Task item
All of the records below should be retyped exactly, with no pictures included.

╭──

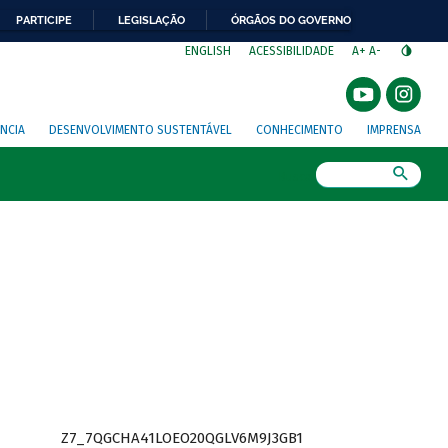
PARTICIPE
LEGISLAÇÃO
ÓRGÃOS DO GOVERNO
⁣
ENGLISH
ACESSIBILIDADE
A+
A-
NCIA
DESENVOLVIMENTO SUSTENTÁVEL
CONHECIMENTO
IMPRENSA
Busca
Z7_7QGCHA41LOEO20QGLV6M9J3GB1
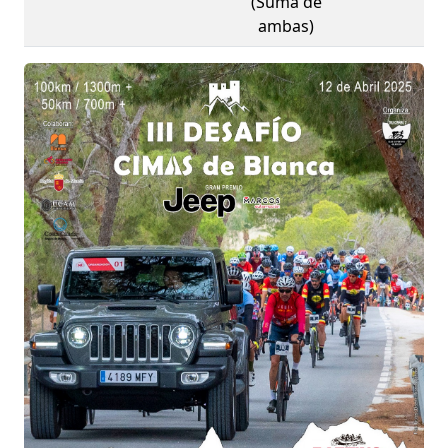
(Suma de
ambas)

╰──

Response below
PARTICIPE
LEGISLAÇÃO
ÓRGÃOS DO GOVERNO
⁣
ENGLISH
ACESSIBILIDADE
A+
A-
NCIA
DESENVOLVIMENTO SUSTENTÁVEL
CONHECIMENTO
IMPRENSA
Busca
Z7_7QGCHA41LOEO20QGLV6M9J3GB1
(Suma de
ambas)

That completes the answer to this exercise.